Regulation may be coming to the virtual currency market.
New York will propose regulating virtual currency firms that operate in the state this year and require them to obtain a “BitLicense” in order to operate, Benjamin Lawsky, the state’s superintendent of financial services, said.
The regulations would be aimed at preventing misconduct such as money laundering without derailing the emerging technology.
Lawsky was speaking at the start of two days of hearings on online currencies organized by his agency, the New York Department of Financial Services, according to Reuters.
The government or central bank does currently not back the Bitcoin, and its value fluctuates according to user demand.

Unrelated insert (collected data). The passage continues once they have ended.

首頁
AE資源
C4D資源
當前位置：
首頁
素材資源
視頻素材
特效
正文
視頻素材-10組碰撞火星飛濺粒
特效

While some businesses, like Overstock.com, have begun accepting the currency, which has been coming under increased scrutiny from regulators.
Lawsky said while he wanted to set up clear rules, he also wanted to preserve flexibility, given the constantly evolving nature of the technology.

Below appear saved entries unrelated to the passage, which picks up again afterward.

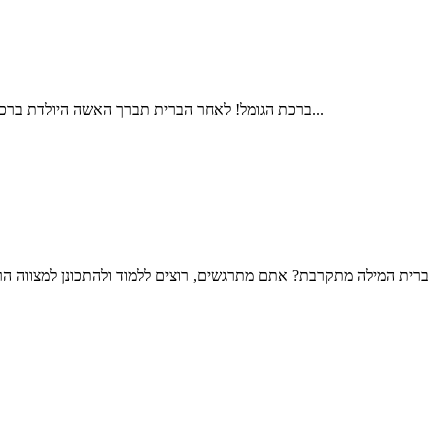
ברכת הגומל! לאחר הברית תברך האשה היולדת ברכת 'הגומל' בציבור, כהודיה להשם על שעברה את הלידה בשלום. קודם שתברך תאמר האשה:"הודו לה' כי טוב, כי לעולם חסדו""אודה ה' בכל לבב. בסוד...
ברית המילה מתקרבת? אתם מתרגשים, רוצים ללמוד ולהתכונן למצווה הר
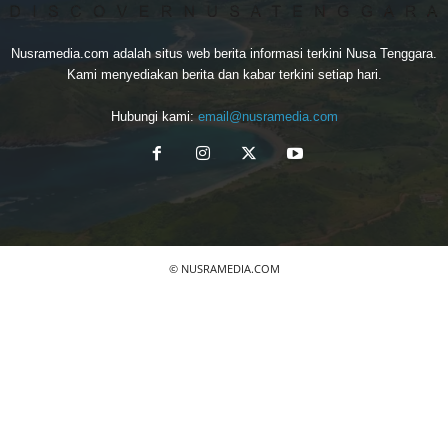
Nusramedia.com adalah situs web berita informasi terkini Nusa Tenggara.
Kami menyediakan berita dan kabar terkini setiap hari.
Hubungi kami:
email@nusramedia.com
© NUSRAMEDIA.COM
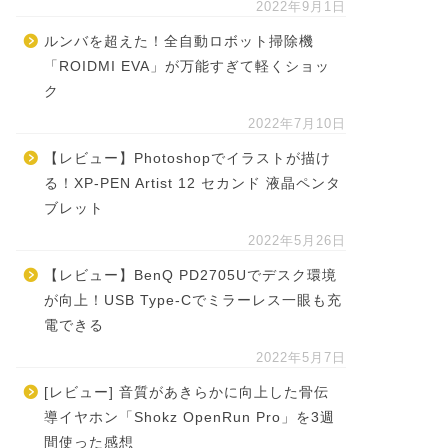
2022年9月1日
ルンバを超えた！全自動ロボット掃除機
「ROIDMI EVA」が万能すぎて軽くショッ
ク
2022年7月10日
【レビュー】Photoshopでイラストが描け
る！XP-PEN Artist 12 セカンド 液晶ペンタ
ブレット
2022年5月26日
【レビュー】BenQ PD2705Uでデスク環境
が向上！USB Type-Cでミラーレス一眼も充
電できる
2022年5月7日
[レビュー] 音質があきらかに向上した骨伝
導イヤホン「Shokz OpenRun Pro」を3週
間使った感想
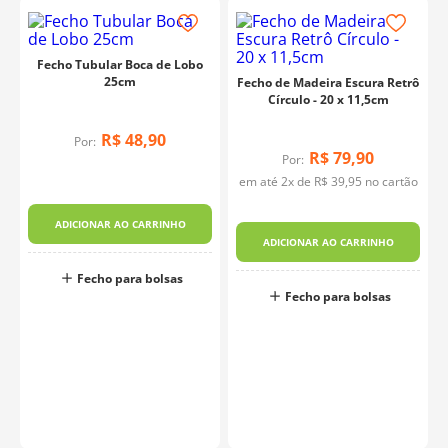
Fecho Tubular Boca de Lobo
25cm
Fecho de Madeira Escura Retrô
Círculo - 20 x 11,5cm
R$
48
,
90
Por:
R$
79
,
90
Por:
em até
2
x de
R$
39
,
95
no cartão
ADICIONAR AO CARRINHO
ADICIONAR AO CARRINHO
Fecho para bolsas
Fecho para bolsas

“That is, in part, why we’re evaluating whether our agency should issue a so-called ‘BitLicense’ specifically tailored to virtual currencies,” he said.

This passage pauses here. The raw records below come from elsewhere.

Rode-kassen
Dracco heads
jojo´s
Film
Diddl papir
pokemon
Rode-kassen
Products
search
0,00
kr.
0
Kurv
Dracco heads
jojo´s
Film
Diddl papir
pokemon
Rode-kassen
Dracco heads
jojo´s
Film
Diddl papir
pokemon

Cameron and Tyler Winklevoss, who were investors in the BitInstant, urged Lawsky to find the appropriate balance, adding in a statement read by Cameron Winklevoss that “over regulation could cripple its development.”
New York’s talk of proposed regulation comes at a tenuous time for virtual currencies as BitCoin executive Charlie Sherm was arrested Monday and charged with conspiracy to commit money laundering. He has since resigned from the company.